Heat Factor: The sex is infrequent but quite detailed.
Character Chemistry: They spend barely any time together.
Plot: Fate and Karma decide to find Mother Nature a boyfriend. Maybe if she gets laid, she’ll stop being so pissy all the time.
Overall: The premise is soooo ridonkulous; the execution is sooooo earnest.
The Goddess Gets Her Guy is a zany romp that is bogged down by way too many side plots and secondary characters. While it’s being sold as a stand-alone, be warned that it is the 13th book in Chase’s paranormal world, and that basically ALL of her previous characters make cameos. Because of all the extra stuff going on with the secondary characters (Love stories! Weddings! Babies! Moms getting out of prison! Paranormal/human relations!), there’s very little space for Gaia and Aaron’s relationship to develop naturally. It feels very rushed; when Gaia started thinking about how Aaron meant everything to her, my first reaction was that they barely know each other. (On the other hand, Gaia is literally Mother freakin’ Nature, so maybe she can use her psychic powers and earth magic to know things like this more quickly?)
While the story was overstuffed and the characters underdeveloped, I did appreciate the narrative voice. The tone is light and breezy and easy to read, and bits are quite funny. I mean, a Goddess as old as the universe is trying to learn about modern human dating rituals, and has no patience for all that technology and other nonsense. So when her sisters (the aforementioned Fate and Karma) set her up with a profile on a dating app, the results are about as ridiculous as you’d expect. In a good way.
I also appreciated that Gaia’s love interest is an older man – he’s a retired surgeon with two adult daughters. Frequently, really old paranormal characters in romances end up with sweet young twenty-somethings; in this case, however, the characters explicitly talk about finding a man for her who has some life experience and will be able to stand up to her a bit. Honestly, I’m only in my 30s, and I could not even deal with dating a 20 year old, so I don’t know how these thousand-year-old vampires manage.
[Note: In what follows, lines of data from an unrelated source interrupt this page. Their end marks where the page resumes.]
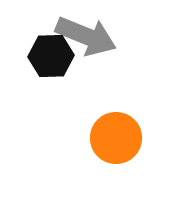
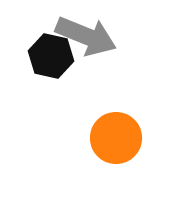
black hexagon: rotated 15 degrees clockwise
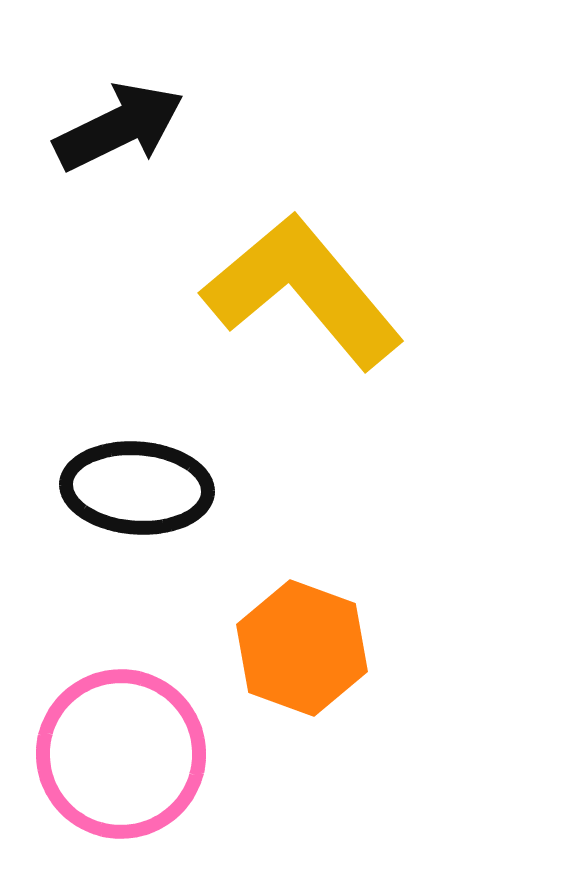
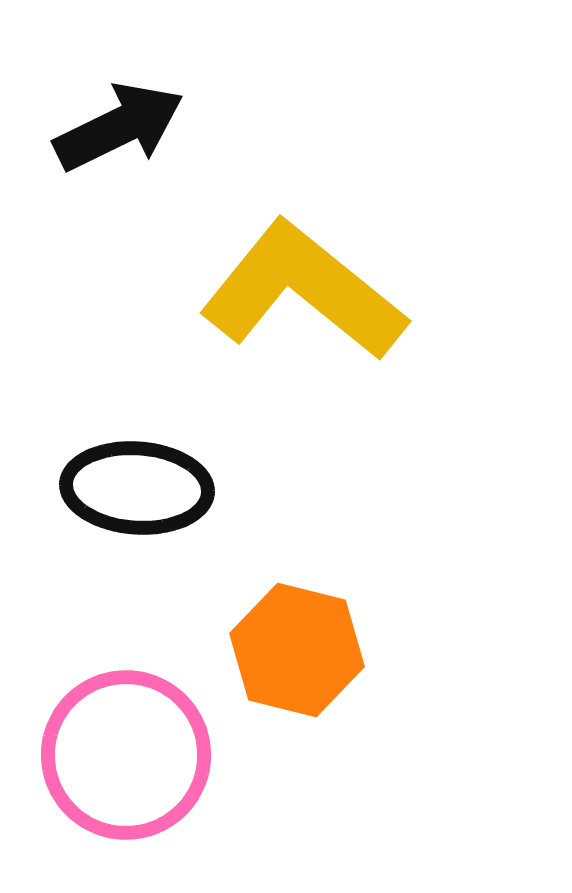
yellow L-shape: rotated 11 degrees counterclockwise
orange hexagon: moved 5 px left, 2 px down; rotated 6 degrees counterclockwise
pink circle: moved 5 px right, 1 px down
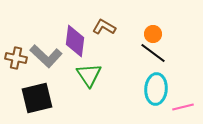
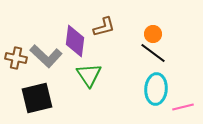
brown L-shape: rotated 135 degrees clockwise
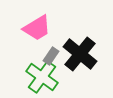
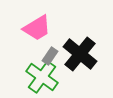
gray rectangle: moved 1 px left
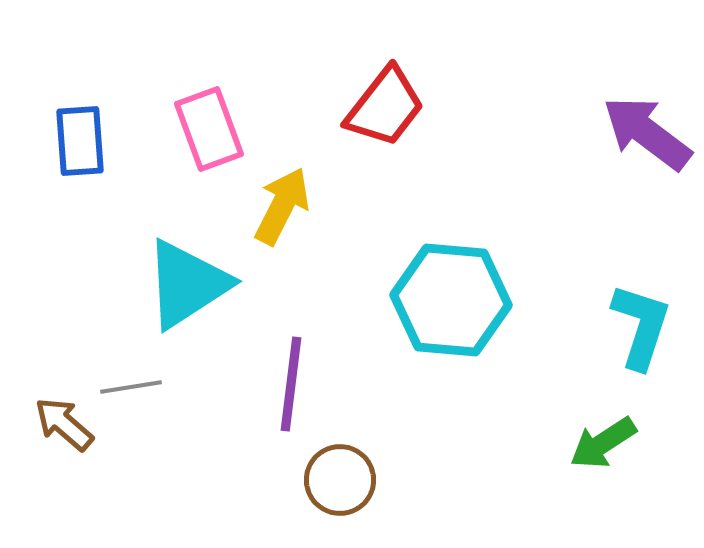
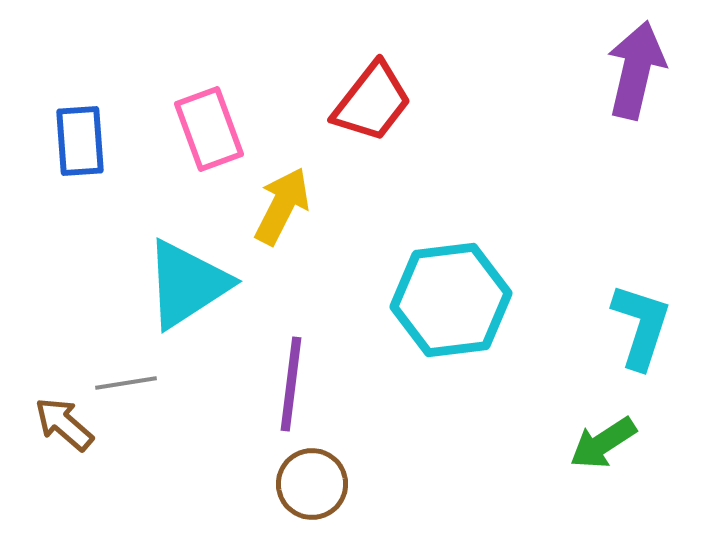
red trapezoid: moved 13 px left, 5 px up
purple arrow: moved 11 px left, 63 px up; rotated 66 degrees clockwise
cyan hexagon: rotated 12 degrees counterclockwise
gray line: moved 5 px left, 4 px up
brown circle: moved 28 px left, 4 px down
A central component of Gaia learning to date is her becoming a better person in general. She’s been yelling at the paranormals so much lately, and they all think it’s time she learned how to control her temper and think about the other person’s perspective. All of this makes Gaia way less of a fun character. She starts off sassy and a bit bitchy with a tiny bit of earnestness about the environment, but once her self-improvement kick really gets going, she’s so earnest all the time, and has earnest conversations with everyone about the best way to treat people. Characters need a bit of spice to them, and making the occasional joke while always doing the right thing is not nearly spicy enough for me.
While bits of this story were fun – there are a few great vignettes, especially of Gaia hanging out with Fate and Karma as they try to figure out how dating will work for her – I would really only recommend it to readers who are already familiar with Chase’s work. Avid readers of her previous series (especially Flirting with Fangs, Boston Dragons, and Phoenix Brothers) will probably enjoy seeing closure for all of her characters, but readers new to her universe will likely be overwhelmed by all the extraneous stuff going on.
I voluntarily read and reviewed a complimentary copy of this book. All thoughts and opinions are my own. We disclose this in accordance with 16 CFR §255.